I had lots of experience handling trout in frigid conditions when I was a trout farmer in the '90s. We shut down fishing activity in the winter, but maintained regular supply of our restaurant and fish market customers. Each customer had specific size requirements, so grading out the right fish for each batch required a fair amount of exposure to frigid air temps. I worried about frozen gills, but never experienced any mortality for that reason. I did however, have several fish that were exposed to sub-freezing air for 30 seconds or more then returned to the raceways that sustained eye damage. An opaque, white film was the telltale sign after a few days, and it was pretty obvious the affected fish were blind in one or both eyes.

I can't dance like I used to.

Posted
9 hours ago, fishinwrench said:

True that!  Adrenaline kicks in and you won't even realize you are cold until you are safely back in the boat and quit panting.

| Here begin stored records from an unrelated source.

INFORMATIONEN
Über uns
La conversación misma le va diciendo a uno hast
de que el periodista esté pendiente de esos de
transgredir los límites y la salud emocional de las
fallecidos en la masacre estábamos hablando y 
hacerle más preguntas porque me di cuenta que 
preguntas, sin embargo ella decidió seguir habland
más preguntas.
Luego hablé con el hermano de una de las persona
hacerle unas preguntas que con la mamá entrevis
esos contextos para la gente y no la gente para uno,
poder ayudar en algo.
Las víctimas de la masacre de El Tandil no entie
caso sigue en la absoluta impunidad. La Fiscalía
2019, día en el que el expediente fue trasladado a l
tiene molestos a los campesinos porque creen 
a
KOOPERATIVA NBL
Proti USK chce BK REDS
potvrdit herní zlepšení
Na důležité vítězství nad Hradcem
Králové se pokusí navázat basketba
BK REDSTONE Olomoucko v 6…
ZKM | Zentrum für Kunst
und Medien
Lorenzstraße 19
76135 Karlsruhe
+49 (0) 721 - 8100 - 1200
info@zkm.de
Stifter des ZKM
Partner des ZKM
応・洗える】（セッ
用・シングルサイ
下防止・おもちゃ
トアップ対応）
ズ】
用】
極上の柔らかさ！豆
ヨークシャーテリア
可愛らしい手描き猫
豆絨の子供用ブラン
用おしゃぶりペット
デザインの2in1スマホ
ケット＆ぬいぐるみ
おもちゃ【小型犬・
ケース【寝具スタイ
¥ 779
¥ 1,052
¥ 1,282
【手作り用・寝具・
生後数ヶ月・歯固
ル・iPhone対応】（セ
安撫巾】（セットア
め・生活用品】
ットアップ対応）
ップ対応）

But after that it gets miserable fast and it hurts BAD. 

Frozen gills is sure possible but I'd think only with air temps in the teens or below, and nobody has any business fishing when it's that cold out.  It isn't fun....And fishing should be fun. 

I do know that fish can be shocked by putting them into warmer water, but they can't be shocked by putting them into colder water.  Rapidly cooling down a fish actually seems to help them, but rapidly warming one up will kill them deader than a hammer in no time.

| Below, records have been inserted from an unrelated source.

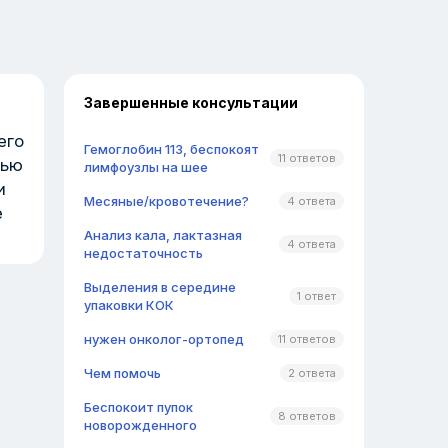
Завершенные консультации
его
Гемоглобин 113, беспокоят
11 ответов
тью
лимфоузлы на шее
и
Месяные/кровотечение?
4 ответа
е
Анализ кала, лактазная
4 ответа
недостаточность
Выделения в середине
1 ответ
упаковки КОК
нужен онколог-ортопед
11 ответов
Чем помочь
2 ответа
Беспокоит пупок
8 ответов
новорожденного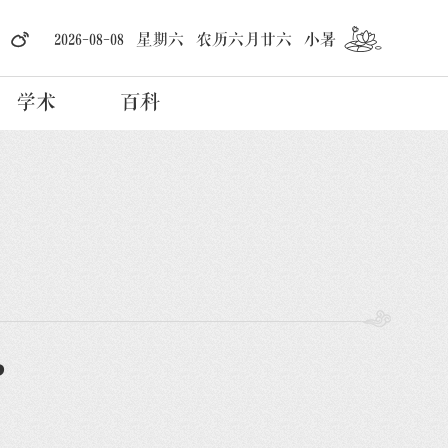
2026-08-08 星期六 农历六月廿六 小暑
学术
百科
?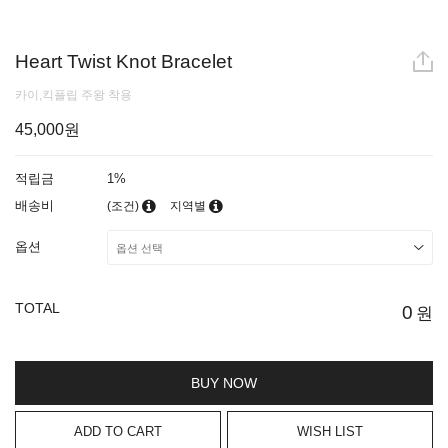
Heart Twist Knot Bracelet
카이,킥플립 주왕 착용
45,000원
적립금
1%
배송비
(조건)
지역별
옵션
TOTAL
0
원
BUY NOW
ADD TO CART
WISH LIST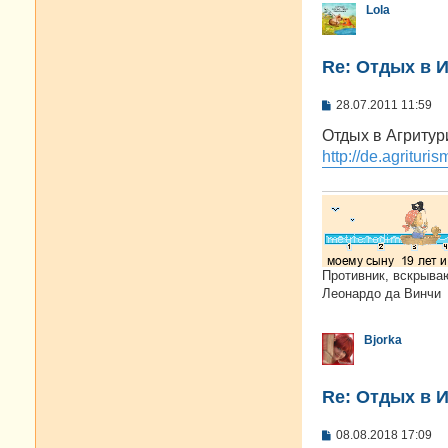
Lola
Re: Отдых в И
С
28.07.2011 11:59
о
о
Отдых в Агритур
б
http://de.agrituris
щ
е
н
и
е
Противник, вскрыва
Леонардо да Винчи
Bjorka
Re: Отдых в И
С
08.08.2018 17:09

A few years back I was fishing a heated dock in your neck of the woods and a couple of guys placed their frabil minnow bucket in the lake....it was very cold.... they fished with dead minnows the rest of the day.... I assumed due to the colder water but we all know what assume will do.....

“If a cluttered desk is a sign, of a cluttered mind, of what then, is an empty desk a sign?”- Albert Einstein

Posted
9 hours ago, fishinwrench said:

True that!  Adrenaline kicks in and you won't even realize you are cold until you are safely back in the boat and quit panting. But after that it gets miserable fast and it hurts BAD. 

Frozen gills is sure possible but I'd think only with air temps in the teens or below, and nobody has any business fishing when it's that cold out.  It isn't fun....And fishing should be fun. 

I do know that fish can be shocked by putting them into warmer water, but they can't be shocked by putting them into colder water.  Rapidly cooling down a fish actually seems to help them, but rapidly warming one up will kill them deader than a hammer in no time.

Having been in the water a few times in cold weather, I have broke ice to get the boat near the bank to get back in, broke ice to get back to boat ramp.  If you can get out of the water quickly, which is a chore with lots of clothes, they will often freeze before your skin gets wet. On at least 3 occasions I have had to stand by a fire for several minutes to thaw enough to unbutton my shirt but was warm and dry underneath.. Not sure if I am older and wiser or just lazy anymore. 

“If a cluttered desk is a sign, of a cluttered mind, of what then, is an empty desk a sign?”- Albert Einstein

Posted
7 minutes ago, grizwilson said:

Having been in the water a few times in cold weather, I have broke ice to get the boat near the bank to get back in, broke ice to get back to boat ramp.  If you can get out of the water quickly, which is a chore with lots of clothes, they will often freeze before your skin gets wet. On at least 3 occasions I have had to stand by a fire for several minutes to thaw enough to unbutton my shirt but was warm and dry underneath.. Not sure if I am older and wiser or just lazy anymore. 

I've always head from those that study this, humans seem to only be able to survive for just a few short moments in frigid waters. But what do they know. Just a bunch of do nothing money wasters.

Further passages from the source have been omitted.